- [EXERCISE DESCRIPTION]: Please restate each line of the data that follows word for word, skipping any image.

- [EXCERPTED RECORDS]:
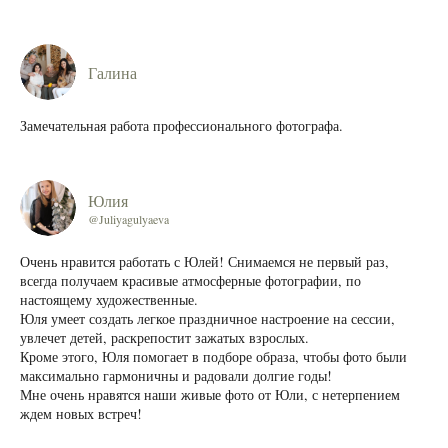
Галина
Замечательная работа профессионального фотографа.
Юлия
@Juliyagulyaeva
Очень нравится работать с Юлей! Снимаемся не первый раз,
всегда получаем красивые атмосферные фотографии, по
настоящему художественные.
Юля умеет создать легкое праздничное настроение на сессии,
увлечет детей, раскрепостит зажатых взрослых.
Кроме этого, Юля помогает в подборе образа, чтобы фото были
максимально гармоничны и радовали долгие годы!
Мне очень нравятся наши живые фото от Юли, с нетерпением
ждем новых встреч!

- [ANSWER TO THIS TASK]:
Галина
Замечательная работа профессионального фотографа.
Юлия
@Juliyagulyaeva
Очень нравится работать с Юлей! Снимаемся не первый раз,
всегда получаем красивые атмосферные фотографии, по
настоящему художественные.
Юля умеет создать легкое праздничное настроение на сессии,
увлечет детей, раскрепостит зажатых взрослых.
Кроме этого, Юля помогает в подборе образа, чтобы фото были
максимально гармоничны и радовали долгие годы!
Мне очень нравятся наши живые фото от Юли, с нетерпением
ждем новых встреч!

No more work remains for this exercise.